Quando Salvini fu rinviato a giudizio nel 2021, allora ministro dell’Interno nel governo Conte, valeva la norma  di cui sopra cambiata dalla Cartabia; inoltre, gli ipotetici reati commessi da Salvini erano stati oggetto di valutazione da ben due procure, quella di Agrigento e quella di Palermo e dal tribunale territoriale dei ministri, composto da tre magistrati, oltre ai senatori che decisero l’autorizzazione a procedere negando il “preminente interesse pubblico“, che avrebbe garantito l’immunità a Salvini, oltre che ministro degli Interni, anche vice-premier.

Lo stravolgimento, semmai, sta nel fatto che il dibattimento è durato tre anni e tre mesi, durante i quali si sono tenute 25 udienze. Tempi incompatibili con una giustizia efficace, credibile, efficiente, sui quali bisogna, però, ricordare che hanno influito diversi fattori, come l’impegno degli stessi giudici in altri processi, compresi quelli per mafia, con imputati già detenuti, che hanno la precedenza sempre, e reati contro la pubblica amministrazione, fino agli impegni politici e istituzionali di Salvini e del suo difensore.

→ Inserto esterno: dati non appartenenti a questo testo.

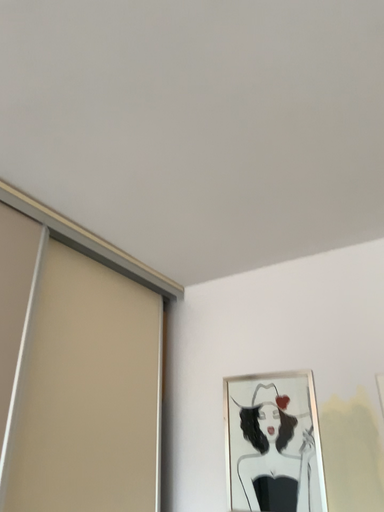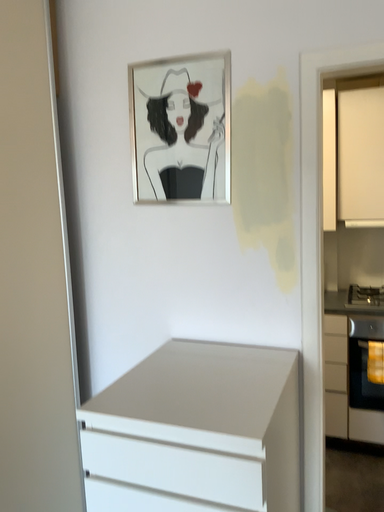 Question: How did the camera likely rotate when shooting the video?

Choices:
 (A) rotated upward
 (B) rotated downward

Answer: (B) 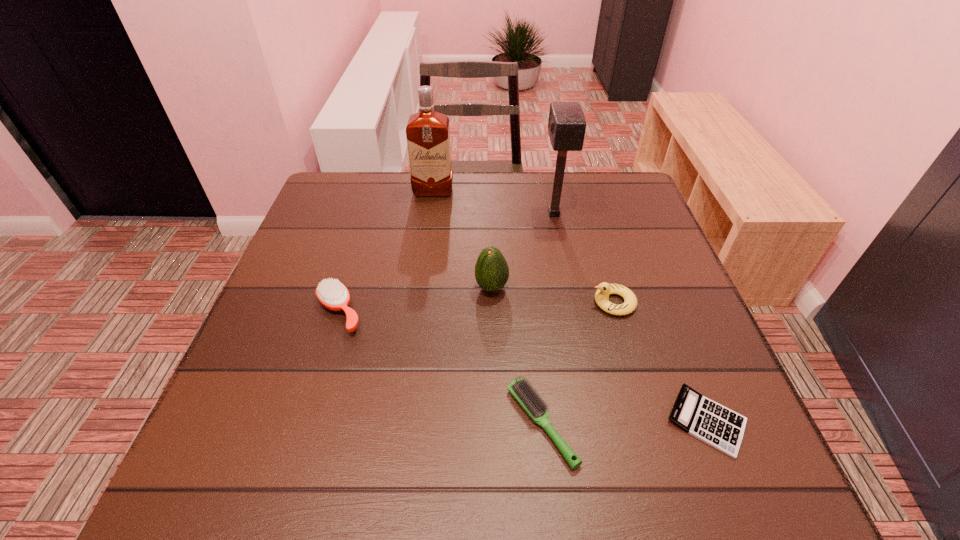 The width and height of the screenshot is (960, 540). I want to click on free region at the left edge of the desktop, so click(x=318, y=387).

A parere di tutti gli studiosi del diritto o di quanti frequentano ogni giorno i palazzi di giustizia, però, le riforme già approvate, e quelle in fieri, serviranno poco o nulla ad accelerare i tempi necessari alle indagini e alle udienze. Anzi, alcune potrebbero addirittura rallentarli ulteriormente.

Considerazioni tutte che non sottendono, però, la questione di fondo che resta la separazione delle carriere, sulla quale il conflitto tra politica e giustizia ha ripreso ad infiammarsi: il presunto appiattimento dei giudici sui pubblici ministeri, l’assenza di una necessaria equidistanza tra accusa e difesa davanti al giudice, soggetto unico e non imparziale davanti alle due parti contendenti.

Proprio gli esiti dei procedimenti giudiziari a carico della Fondazione Open e di Open Arms, come le troppe assoluzioni nel dibattimento, di cui si lamentano gli stessi promotori della riforma, dimostrano che il principale ostacolo da rimuovere non sia quanto detto in precedenza, ma che un pubblico ministero, motu proprio, possa pensare sempre più ad ottenere la condanna dell’imputato, anziché il raggiungimento della verità, a discapito di indagati e imputati.